▶ [TASK PROMPT]
Your copy should match the entries exactly, with the pictures left out.

Stored data entries

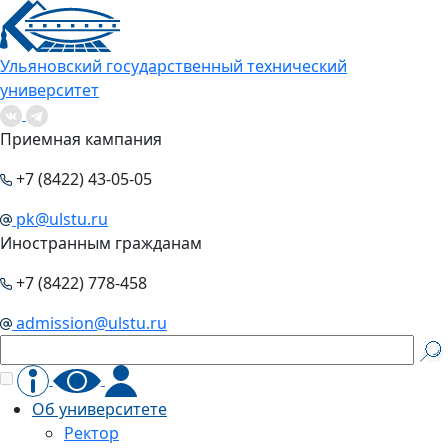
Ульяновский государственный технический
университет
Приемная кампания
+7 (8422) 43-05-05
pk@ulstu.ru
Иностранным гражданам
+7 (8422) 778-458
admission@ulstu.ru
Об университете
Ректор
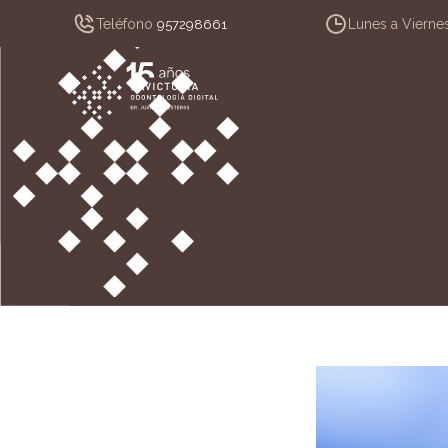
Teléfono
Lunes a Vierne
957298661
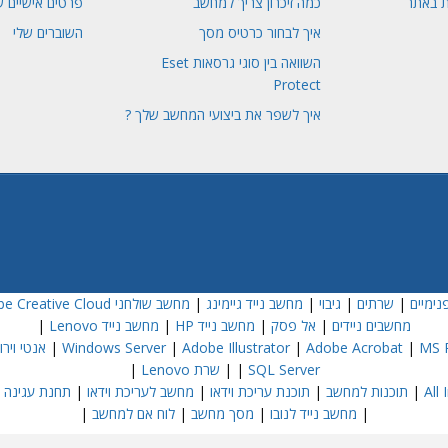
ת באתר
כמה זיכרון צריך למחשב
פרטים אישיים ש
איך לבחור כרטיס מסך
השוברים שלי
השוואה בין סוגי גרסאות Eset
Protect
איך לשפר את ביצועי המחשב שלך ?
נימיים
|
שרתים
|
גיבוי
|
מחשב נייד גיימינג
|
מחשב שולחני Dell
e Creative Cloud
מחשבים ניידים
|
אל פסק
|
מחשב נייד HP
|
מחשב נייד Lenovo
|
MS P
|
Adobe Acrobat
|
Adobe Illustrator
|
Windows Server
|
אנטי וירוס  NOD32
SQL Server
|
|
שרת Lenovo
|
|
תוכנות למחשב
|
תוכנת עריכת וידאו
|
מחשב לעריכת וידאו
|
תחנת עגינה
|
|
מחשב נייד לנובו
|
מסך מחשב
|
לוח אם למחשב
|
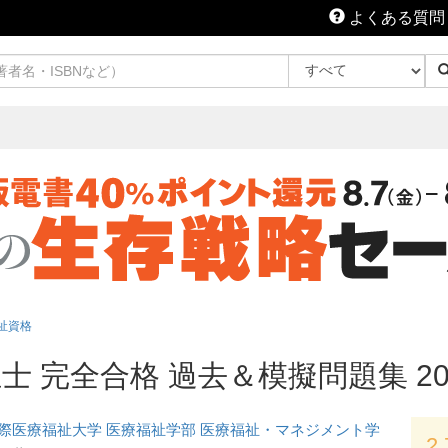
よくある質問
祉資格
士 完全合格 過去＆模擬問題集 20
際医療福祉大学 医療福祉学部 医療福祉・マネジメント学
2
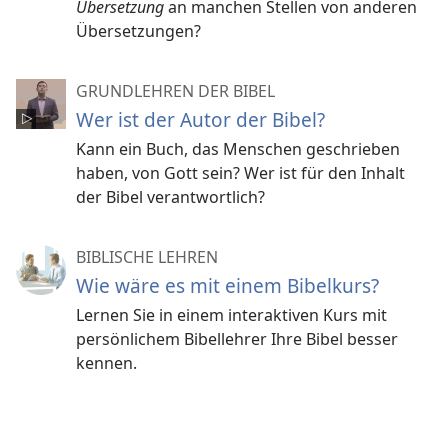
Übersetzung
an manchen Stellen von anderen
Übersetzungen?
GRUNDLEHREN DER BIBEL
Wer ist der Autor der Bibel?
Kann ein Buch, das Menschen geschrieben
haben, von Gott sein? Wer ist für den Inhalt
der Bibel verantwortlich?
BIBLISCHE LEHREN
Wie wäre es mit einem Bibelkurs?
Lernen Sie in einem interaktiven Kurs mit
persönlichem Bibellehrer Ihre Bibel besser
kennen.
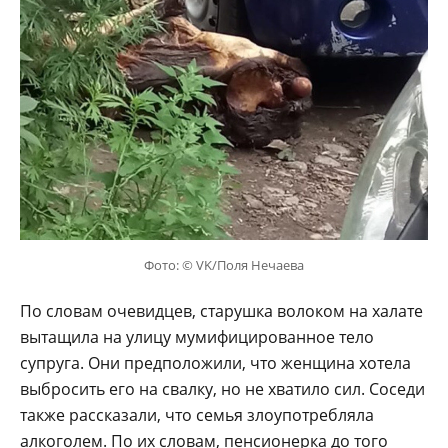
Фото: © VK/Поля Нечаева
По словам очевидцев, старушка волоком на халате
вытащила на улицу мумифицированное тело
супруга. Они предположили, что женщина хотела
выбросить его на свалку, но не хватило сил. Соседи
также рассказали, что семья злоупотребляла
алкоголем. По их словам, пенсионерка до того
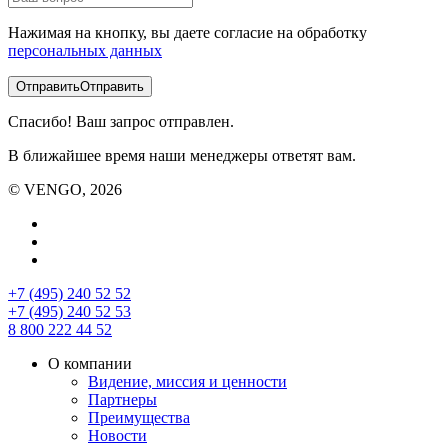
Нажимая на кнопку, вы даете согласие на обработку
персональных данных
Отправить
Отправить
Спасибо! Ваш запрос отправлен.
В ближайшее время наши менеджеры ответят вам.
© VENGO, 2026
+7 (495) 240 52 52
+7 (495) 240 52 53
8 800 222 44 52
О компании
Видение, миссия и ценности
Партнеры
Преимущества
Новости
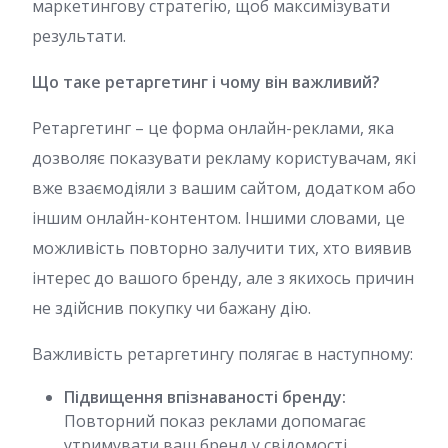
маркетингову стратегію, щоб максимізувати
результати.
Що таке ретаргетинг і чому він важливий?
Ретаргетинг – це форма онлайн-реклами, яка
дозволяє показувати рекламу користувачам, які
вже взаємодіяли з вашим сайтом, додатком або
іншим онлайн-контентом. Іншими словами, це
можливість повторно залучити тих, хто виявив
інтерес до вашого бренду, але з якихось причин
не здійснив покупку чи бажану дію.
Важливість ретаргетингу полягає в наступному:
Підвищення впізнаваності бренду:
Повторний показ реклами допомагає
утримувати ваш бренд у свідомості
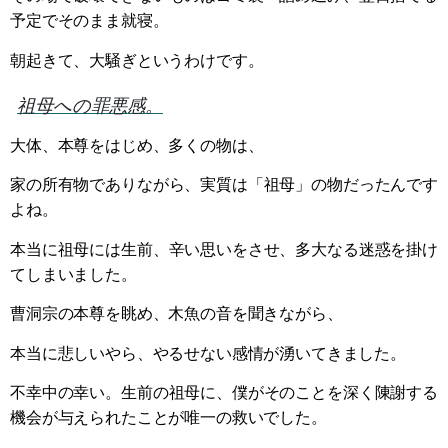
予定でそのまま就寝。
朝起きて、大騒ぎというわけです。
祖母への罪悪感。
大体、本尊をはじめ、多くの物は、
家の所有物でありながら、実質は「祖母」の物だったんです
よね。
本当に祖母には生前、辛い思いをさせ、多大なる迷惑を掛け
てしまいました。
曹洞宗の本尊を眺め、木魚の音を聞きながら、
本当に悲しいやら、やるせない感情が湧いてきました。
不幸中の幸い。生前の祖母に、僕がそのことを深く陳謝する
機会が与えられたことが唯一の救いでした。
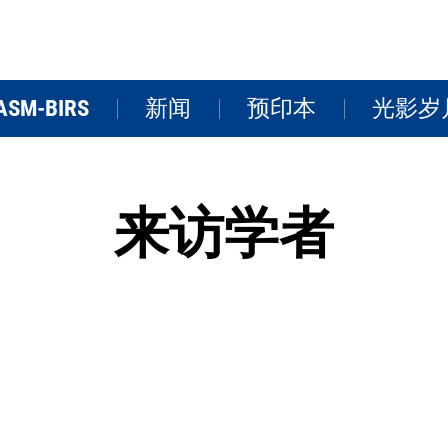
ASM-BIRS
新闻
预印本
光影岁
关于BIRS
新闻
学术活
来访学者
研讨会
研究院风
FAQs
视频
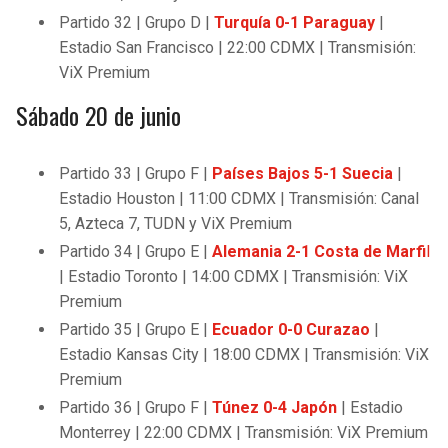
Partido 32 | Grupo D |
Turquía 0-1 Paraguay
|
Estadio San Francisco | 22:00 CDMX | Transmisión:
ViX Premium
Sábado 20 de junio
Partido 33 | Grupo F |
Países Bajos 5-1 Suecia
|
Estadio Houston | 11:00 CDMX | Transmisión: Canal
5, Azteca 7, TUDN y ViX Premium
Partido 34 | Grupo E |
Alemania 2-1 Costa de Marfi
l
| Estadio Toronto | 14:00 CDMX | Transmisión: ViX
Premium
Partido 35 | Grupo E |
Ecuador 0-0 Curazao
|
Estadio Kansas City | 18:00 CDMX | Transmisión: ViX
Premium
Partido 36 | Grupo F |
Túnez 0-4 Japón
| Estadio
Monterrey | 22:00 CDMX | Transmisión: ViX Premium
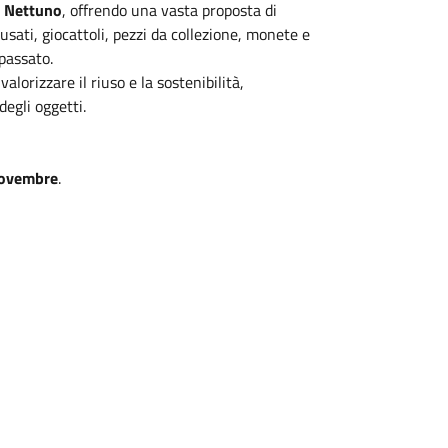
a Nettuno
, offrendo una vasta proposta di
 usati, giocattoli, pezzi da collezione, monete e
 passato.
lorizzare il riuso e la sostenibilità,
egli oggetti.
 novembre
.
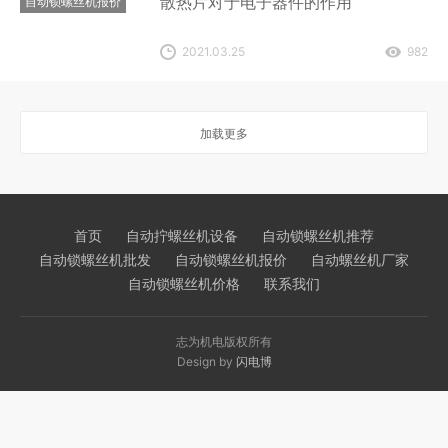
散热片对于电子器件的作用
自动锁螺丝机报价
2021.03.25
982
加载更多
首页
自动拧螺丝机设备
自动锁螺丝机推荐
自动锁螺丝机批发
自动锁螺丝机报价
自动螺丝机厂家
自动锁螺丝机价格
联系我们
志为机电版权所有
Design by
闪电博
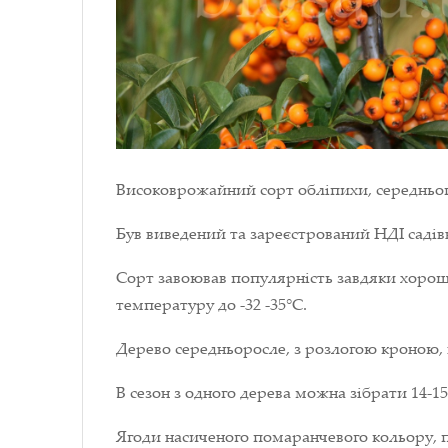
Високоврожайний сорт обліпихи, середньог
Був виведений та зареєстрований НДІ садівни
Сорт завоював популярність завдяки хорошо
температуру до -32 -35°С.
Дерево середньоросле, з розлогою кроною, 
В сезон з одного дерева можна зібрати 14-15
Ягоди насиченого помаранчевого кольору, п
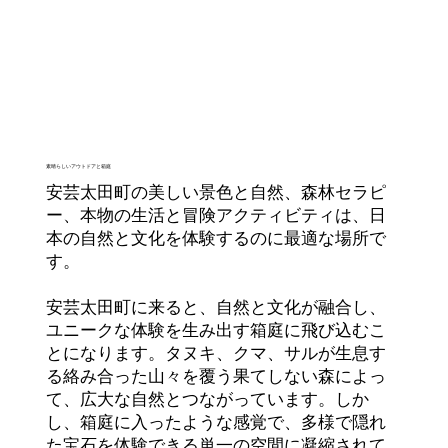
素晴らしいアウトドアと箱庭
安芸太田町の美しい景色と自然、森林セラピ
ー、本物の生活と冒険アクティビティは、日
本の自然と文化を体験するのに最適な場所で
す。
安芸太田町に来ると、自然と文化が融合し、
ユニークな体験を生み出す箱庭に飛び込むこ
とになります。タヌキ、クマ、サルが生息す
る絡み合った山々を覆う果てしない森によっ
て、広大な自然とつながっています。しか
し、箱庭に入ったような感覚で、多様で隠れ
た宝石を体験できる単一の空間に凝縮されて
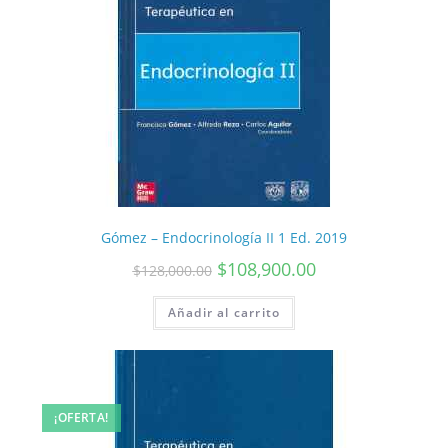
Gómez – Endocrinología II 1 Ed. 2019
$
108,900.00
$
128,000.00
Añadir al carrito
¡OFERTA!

▶ [ANSWER BOX]
Ульяновский государственный технический
университет
Приемная кампания
+7 (8422) 43-05-05
pk@ulstu.ru
Иностранным гражданам
+7 (8422) 778-458
admission@ulstu.ru
Об университете
Ректор
Teléfono
Lunes a Vierne
957298661
ת באתר
כמה זיכרון צריך למחשב
פרטים אישיים ש
איך לבחור כרטיס מסך
השוברים שלי
השוואה בין סוגי גרסאות Eset
Protect
איך לשפר את ביצועי המחשב שלך ?
נימיים
|
שרתים
|
גיבוי
|
מחשב נייד גיימינג
|
מחשב שולחני Dell
e Creative Cloud
מחשבים ניידים
|
אל פסק
|
מחשב נייד HP
|
מחשב נייד Lenovo
|
MS P
|
Adobe Acrobat
|
Adobe Illustrator
|
Windows Server
|
אנטי וירוס  NOD32
SQL Server
|
|
שרת Lenovo
|
|
תוכנות למחשב
|
תוכנת עריכת וידאו
|
מחשב לעריכת וידאו
|
תחנת עגינה
|
|
מחשב נייד לנובו
|
מסך מחשב
|
לוח אם למחשב
|
よくある質問
祉資格
士 完全合格 過去＆模擬問題集 20
際医療福祉大学 医療福祉学部 医療福祉・マネジメント学
2
Übersetzung
an manchen Stellen von anderen
Übersetzungen?
GRUNDLEHREN DER BIBEL
Wer ist der Autor der Bibel?
Kann ein Buch, das Menschen geschrieben
haben, von Gott sein? Wer ist für den Inhalt
der Bibel verantwortlich?
BIBLISCHE LEHREN
Wie wäre es mit einem Bibelkurs?
Lernen Sie in einem interaktiven Kurs mit
persönlichem Bibellehrer Ihre Bibel besser
kennen.
Фото: © VK/Поля Нечаева
По словам очевидцев, старушка волоком на халате
вытащила на улицу мумифицированное тело
супруга. Они предположили, что женщина хотела
выбросить его на свалку, но не хватило сил. Соседи
также рассказали, что семья злоупотребляла
алкоголем. По их словам, пенсионерка до того
Нажимая на кнопку, вы даете согласие на обработку
персональных данных
Отправить
Отправить
Спасибо! Ваш запрос отправлен.
В ближайшее время наши менеджеры ответят вам.
© VENGO, 2026
+7 (495) 240 52 52
+7 (495) 240 52 53
8 800 222 44 52
О компании
Видение, миссия и ценности
Партнеры
Преимущества
Новости
маркетингову стратегію, щоб максимізувати
результати.
Що таке ретаргетинг і чому він важливий?
Ретаргетинг – це форма онлайн-реклами, яка
дозволяє показувати рекламу користувачам, які
вже взаємодіяли з вашим сайтом, додатком або
іншим онлайн-контентом. Іншими словами, це
можливість повторно залучити тих, хто виявив
інтерес до вашого бренду, але з якихось причин
не здійснив покупку чи бажану дію.
Важливість ретаргетингу полягає в наступному:
Підвищення впізнаваності бренду:
Повторний показ реклами допомагає
утримувати ваш бренд у свідомості
予定でそのまま就寝。
朝起きて、大騒ぎというわけです。
祖母への罪悪感。
大体、本尊をはじめ、多くの物は、
家の所有物でありながら、実質は「祖母」の物だったんです
よね。
本当に祖母には生前、辛い思いをさせ、多大なる迷惑を掛け
てしまいました。
曹洞宗の本尊を眺め、木魚の音を聞きながら、
本当に悲しいやら、やるせない感情が湧いてきました。
不幸中の幸い。生前の祖母に、僕がそのことを深く陳謝する
機会が与えられたことが唯一の救いでした。
ASM-BIRS
新闻
预印本
光影岁
关于BIRS
新闻
学术活
来访学者
研讨会
研究院风
FAQs
视频
Partido 32 | Grupo D |
Turquía 0-1 Paraguay
|
Estadio San Francisco | 22:00 CDMX | Transmisión:
ViX Premium
Sábado 20 de junio
Partido 33 | Grupo F |
Países Bajos 5-1 Suecia
|
Estadio Houston | 11:00 CDMX | Transmisión: Canal
5, Azteca 7, TUDN y ViX Premium
Partido 34 | Grupo E |
Alemania 2-1 Costa de Marfi
l
| Estadio Toronto | 14:00 CDMX | Transmisión: ViX
Premium
Partido 35 | Grupo E |
Ecuador 0-0 Curazao
|
Estadio Kansas City | 18:00 CDMX | Transmisión: ViX
Premium
Partido 36 | Grupo F |
Túnez 0-4 Japón
| Estadio
Monterrey | 22:00 CDMX | Transmisión: ViX Premium
a Nettuno
, offrendo una vasta proposta di
 usati, giocattoli, pezzi da collezione, monete e
 passato.
lorizzare il riuso e la sostenibilità,
egli oggetti.
 novembre
.
散热片对于电子器件的作用
自动锁螺丝机报价
2021.03.25
982
加载更多
首页
自动拧螺丝机设备
自动锁螺丝机推荐
自动锁螺丝机批发
自动锁螺丝机报价
自动螺丝机厂家
自动锁螺丝机价格
联系我们
志为机电版权所有
Design by
闪电博
Високоврожайний сорт обліпихи, середньог
Був виведений та зареєстрований НДІ садівни
Сорт завоював популярність завдяки хорошо
температуру до -32 -35°С.
Дерево середньоросле, з розлогою кроною, 
В сезон з одного дерева можна зібрати 14-15
Ягоди насиченого помаранчевого кольору, п
素晴らしいアウトドアと箱庭
安芸太田町の美しい景色と自然、森林セラピ
ー、本物の生活と冒険アクティビティは、日
本の自然と文化を体験するのに最適な場所で
す。
安芸太田町に来ると、自然と文化が融合し、
ユニークな体験を生み出す箱庭に飛び込むこ
とになります。タヌキ、クマ、サルが生息す
る絡み合った山々を覆う果てしない森によっ
て、広大な自然とつながっています。しか
し、箱庭に入ったような感覚で、多様で隠れ
た宝石を体験できる単一の空間に凝縮されて
Gómez – Endocrinología II 1 Ed. 2019
$
108,900.00
$
128,000.00
Añadir al carrito
¡OFERTA!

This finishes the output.